A persistent writer is opened on the first chunk of a table and stays
open across subsequent chunks, accumulating events in memory or
spilling to a rolling temporary file when adaptive thresholds are
crossed (rows-per-file, bytes-per-file, time-since-first-row). The
writer is committed and closed on the corresponding TABLE_SCAN_COMPLETED
notification emitted by Debezium core.
Per-table completion is consumed via the standard Debezium notification
channels (`SinkNotificationChannel`) — no producer-side SPI is added.

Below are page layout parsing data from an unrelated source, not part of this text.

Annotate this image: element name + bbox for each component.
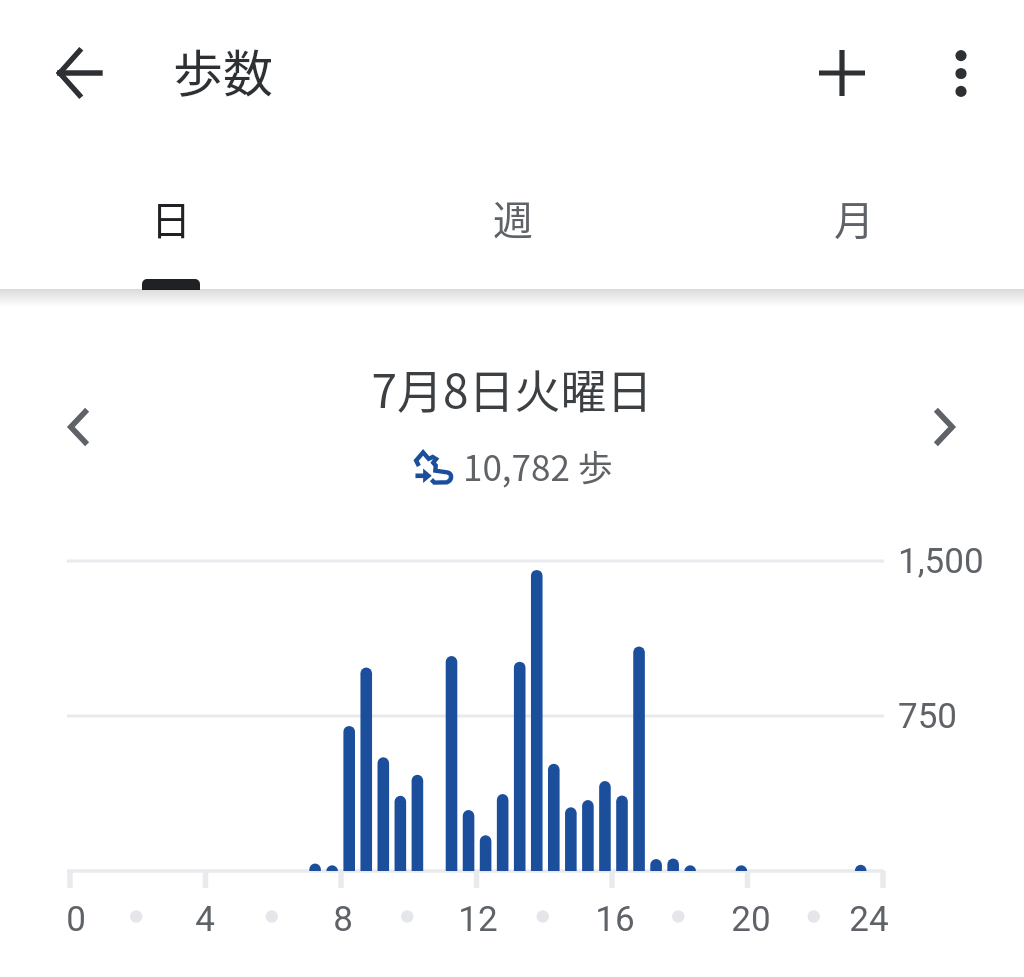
staticText: 750 [898, 696, 958, 737]
staticText: 0 [26, 899, 126, 940]
button[interactable]: Previous day [48, 397, 108, 457]
staticText: 1,500 [898, 541, 984, 582]
button[interactable]: 月 [683, 146, 1024, 290]
button[interactable]: More options [922, 34, 1000, 112]
staticText: 10,782 歩 [463, 440, 613, 491]
staticText: 週 [493, 189, 533, 247]
button[interactable]: Back [40, 34, 118, 112]
staticText: 20 [701, 899, 801, 940]
staticText: 16 [565, 899, 665, 940]
staticText: 8 [293, 899, 393, 940]
staticText: 日 [151, 189, 191, 247]
button[interactable]: Add [803, 34, 881, 112]
button[interactable]: 週 [342, 146, 683, 290]
button[interactable]: Next day [915, 397, 975, 457]
button[interactable]: 日 [0, 146, 342, 290]
staticText: 月 [834, 189, 874, 247]
staticText: 歩数 [173, 34, 273, 106]
staticText: 7月8日火曜日 [0, 355, 1024, 422]
staticText: 12 [428, 899, 528, 940]
staticText: 4 [155, 899, 255, 940]
staticText: 24 [819, 899, 919, 940]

The consumer subscribes at startup, filters for
`aggregateType="Incremental Snapshot"` and
`type=TABLE_SCAN_COMPLETED`, and finalizes the per-table writer using
the `scanned_collection` field. JSON-serialized notifications (the
default with `debezium.format.value=json`) are unwrapped from the
`{schema, payload}` envelope before reading the fields.
A read-only REST endpoint `/v1/snapshot-status/incremental` exposed
on Quarkus' management interface (port 9000) reports per-table progress
(rows, files, bytes committed; current/in-progress tables) so external
orchestrators can observe completion without parsing the offset file.
The status snapshot tracks both the streaming-writer path and the
direct-commit path (via per-table counters) so the endpoint surfaces a
correct view regardless of which write path is in use.
This PR depends on the parallel incremental snapshot work in
debezium/debezium#7362 — that PR introduces the parallel scheduler
and the per-table TABLE_SCAN_COMPLETED notification semantics this
sink consumes. Until that PR is merged and a Debezium snapshot is
published, this PR cannot build against an upstream artifact and must
be built with a locally-installed `debezium-core` snapshot.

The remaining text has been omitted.